- _Requirement_
From the entries below, please output exactly the lines starting at the one containing "éfauts et leurs" and ending at the one containing "us dommages indirects", both included.

------------------------------------------------------------------------

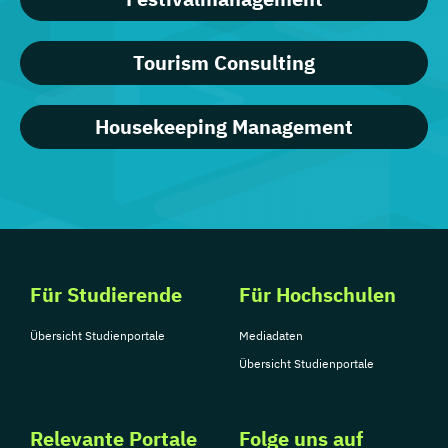
Tourism Consulting
Housekeeping Management
Für Studierende
Für Hochschulen
Übersicht Studienportale
Mediadaten
Übersicht Studienportale
Relevante Portale
Folge uns auf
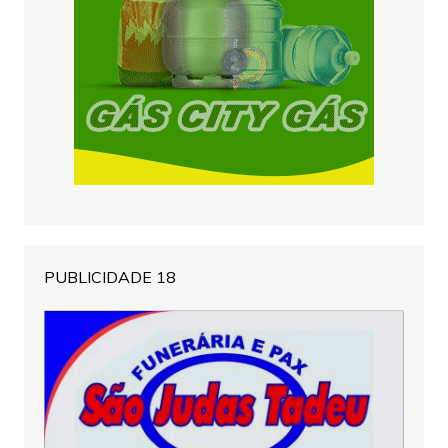
PUBLICIDADE 18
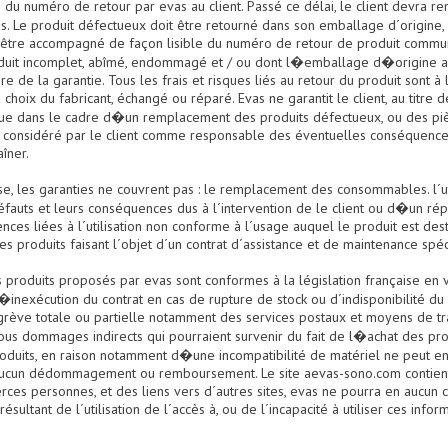
du numéro de retour par evas au client. Passé ce délai, le client devra r
us. Le produit défectueux doit être retourné dans son emballage d´origi
et être accompagné de façon lisible du numéro de retour de produit comm
oduit incomplet, abîmé, endommagé et / ou dont l�emballage d�origine au
e de la garantie. Tous les frais et risques liés au retour du produit sont à 
 choix du fabricant, échangé ou réparé. Evas ne garantit le client, au titre
, que dans le cadre d�un remplacement des produits défectueux, ou des pi
re considéré par le client comme responsable des éventuelles conséque
îner.
ause, les garanties ne couvrent pas : le remplacement des consommables. l´u
éfauts et leurs conséquences dus à l´intervention de le client ou d�un ré
ces liées à l´utilisation non conforme à l´usage auquel le produit est desti
les produits faisant l´objet d´un contrat d´assistance et de maintenance spéc
Les produits proposés par evas sont conformes à la législation française en
inexécution du contrat en cas de rupture de stock ou d´indisponibilité du 
grève totale ou partielle notamment des services postaux et moyens de tr
us dommages indirects qui pourraient survenir du fait de l�achat des prod
produits, en raison notamment d�une incompatibilité de matériel ne peut e
à aucun dédommagement ou remboursement. Le site aevas-sono.com contie
rces personnes, et des liens vers d´autres sites, evas ne pourra en aucun 
tant de l´utilisation de l´accès à, ou de l´incapacité à utiliser ces inform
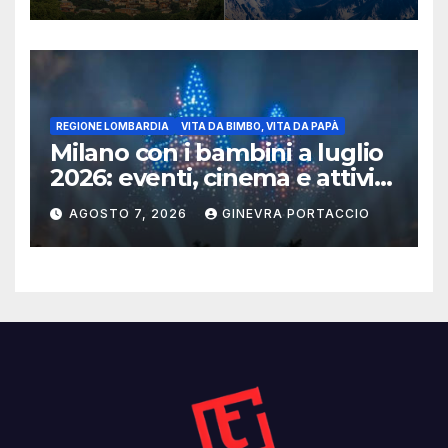
REGIONE LOMBARDIA
VITA DA BIMBO, VITA DA PAPÀ
Milano con i bambini a luglio
2026: eventi, cinema e attività
per famiglie
AGOSTO 7, 2026
GINEVRA PORTACCIO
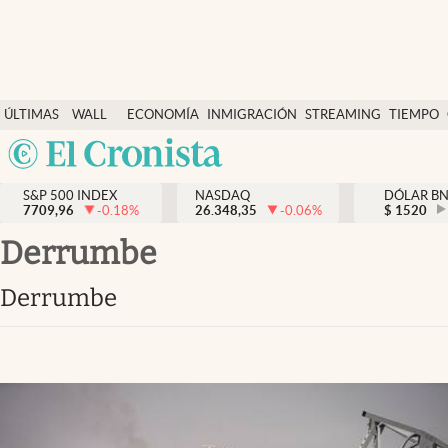
Últimas Noticias
ÚLTIMAS
WALL
ECONOMÍA
INMIGRACIÓN
STREAMING
TIEMPO
Finanzas y economía
NOTICIAS
STREET
Argentina
Wall Street y dólar
Y
España
Inmigración
DÓLAR
S&P 500 INDEX
NASDAQ
DÓLAR B
7709,96
-0.18
%
26.348,35
-0.06
%
México
$
1520
Trending
USA
Derrumbe
Tiempo
Colombia
Derrumbe
Uruguay
Ciencia y salud
Espiritual
Streaming
PC y mobile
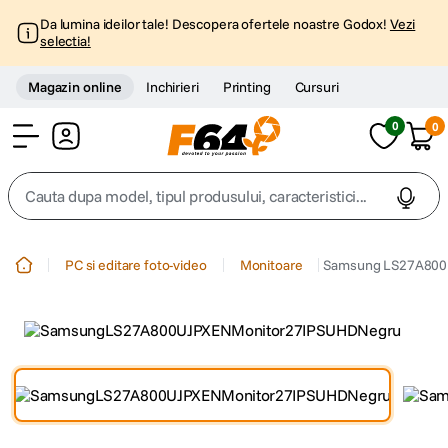
Da lumina ideilor tale! Descopera ofertele noastre Godox!
Vezi
selectia!
Magazin online
Inchirieri
Printing
Cursuri
0
0
Cont
Cauta dupa model, tipul produsului, caracteristici...
Top Cautari
PC si editare foto-video
Monitoare
Samsung LS27A800U
canon g7x
1
.
trepied
2
.
trepied telefon
3
.
peak design
4
.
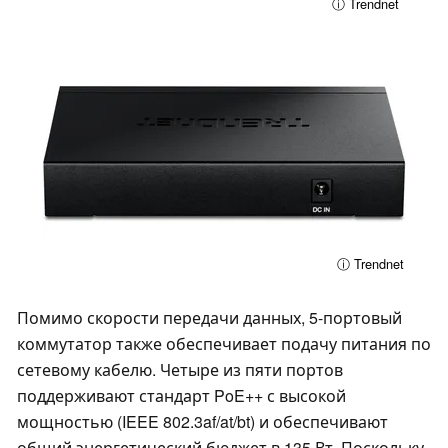
ⓘ Trendnet
ⓘ Trendnet
Помимо скорости передачи данных, 5-портовый
коммутатор также обеспечивает подачу питания по
сетевому кабелю. Четыре из пяти портов
поддерживают стандарт PoE++ с высокой
мощностью (IEEE 802.3af/at/bt) и обеспечивают
общий энергетический бюджет в 135 Вт. Поскольку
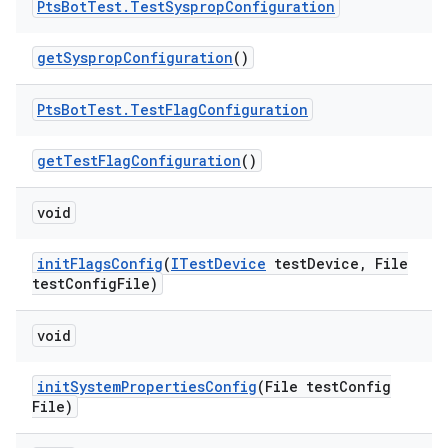
Pts
Bot
Test
.
Test
Sysprop
Configuration
get
Sysprop
Configuration
()
Pts
Bot
Test
.
Test
Flag
Configuration
get
Test
Flag
Configuration
()
void
init
Flags
Config
(
ITest
Device
test
Device
,
File
test
Config
File)
void
init
System
Properties
Config
(File test
Config
File)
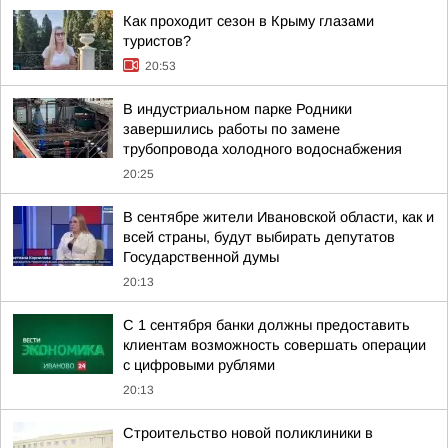
Как проходит сезон в Крыму глазами
туристов?
20:53
В индустриальном парке Родники
завершились работы по замене
трубопровода холодного водоснабжения
20:25
В сентябре жители Ивановской области, как и
всей страны, будут выбирать депутатов
Государственной думы
20:13
С 1 сентября банки должны предоставить
клиентам возможность совершать операции
с цифровыми рублями
20:13
Строительство новой поликлиники в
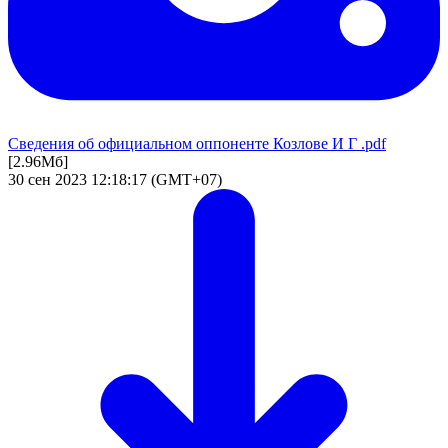
Сведения об официальном оппоненте Козлове И Г .pdf
[2.96Мб]
30 сен 2023 12:18:17 (GMT+07)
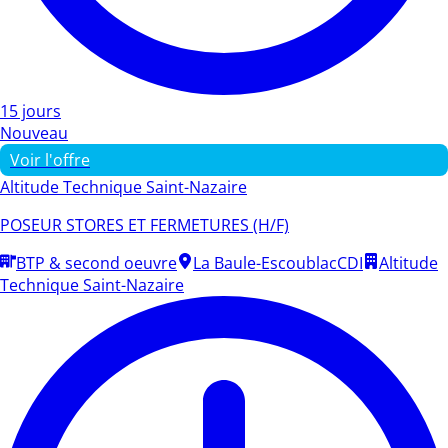
15 jours
Nouveau
Voir l'offre
Altitude Technique Saint-Nazaire
POSEUR STORES ET FERMETURES (H/F)
BTP & second oeuvre
La Baule-Escoublac
CDI
Altitude
Technique Saint-Nazaire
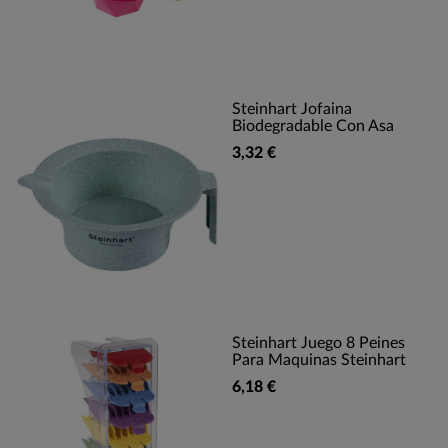
Steinhart Jofaina
Biodegradable Con Asa
3,32 €
Steinhart Juego 8 Peines
Para Maquinas Steinhart
6,18 €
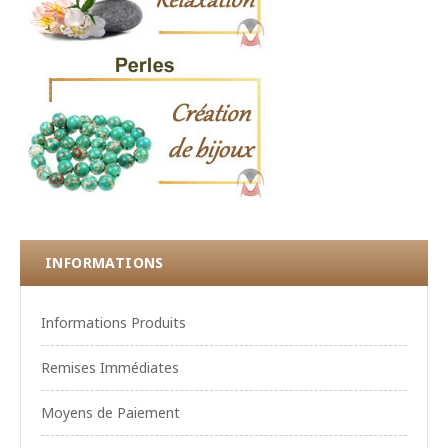
INFORMATIONS
Informations Produits
Remises Immédiates
Moyens de Paiement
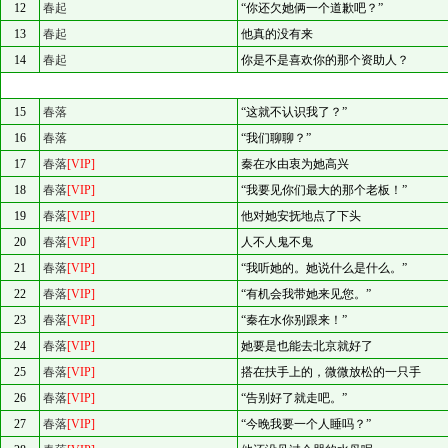
12
春起
“你还欠她俩一个道歉吧？”
13
春起
他真的没有来
14
春起
你是不是喜欢你的那个资助人？
15
春落
“这就不认识我了？”
16
春落
“我们聊聊？”
17
春落
[VIP]
秦在水由衷为她高兴
18
春落
[VIP]
“我要见你们最大的那个老板！”
19
春落
[VIP]
他对她安抚地点了下头
20
春落
[VIP]
人不人鬼不鬼
21
春落
[VIP]
“我听她的。她说什么是什么。”
22
春落
[VIP]
“有机会我带她来见您。”
23
春落
[VIP]
“秦在水你别跟来！”
24
春落
[VIP]
她要是也能去北京就好了
25
春落
[VIP]
搭在扶手上的，微微放松的一只手
26
春落
[VIP]
“告别好了就走吧。”
27
春落
[VIP]
“今晚我要一个人睡吗？”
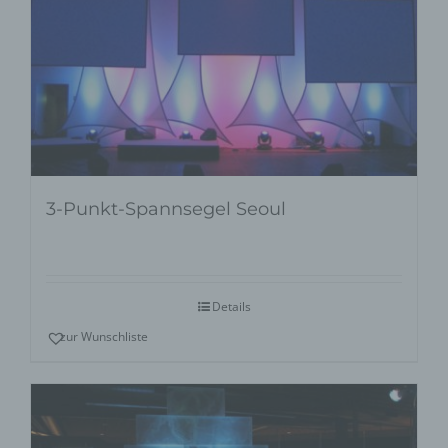
3-Punkt-Spannsegel Seoul
Details
zur Wunschliste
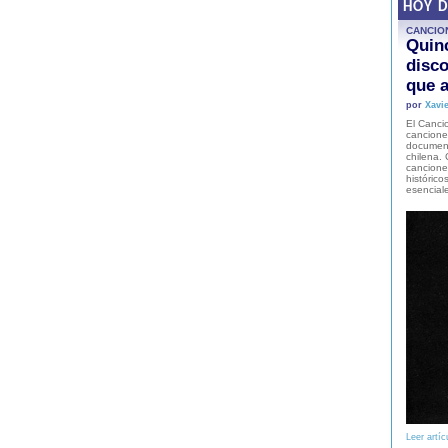
HOY 
CANCIO
Quinc
disco
que a
por
Xavie
El Cancio
cancione
document
chilena. 
canciones
histórico
esencial
Leer artíc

------------------------------------------------------------------------

- _Problem solution_
éfauts et leurs conséquences dus à l´intervention de le client ou d�un ré
ces liées à l´utilisation non conforme à l´usage auquel le produit est desti
les produits faisant l´objet d´un contrat d´assistance et de maintenance spéc
Les produits proposés par evas sont conformes à la législation française en
inexécution du contrat en cas de rupture de stock ou d´indisponibilité du 
grève totale ou partielle notamment des services postaux et moyens de tr
us dommages indirects qui pourraient survenir du fait de l�achat des prod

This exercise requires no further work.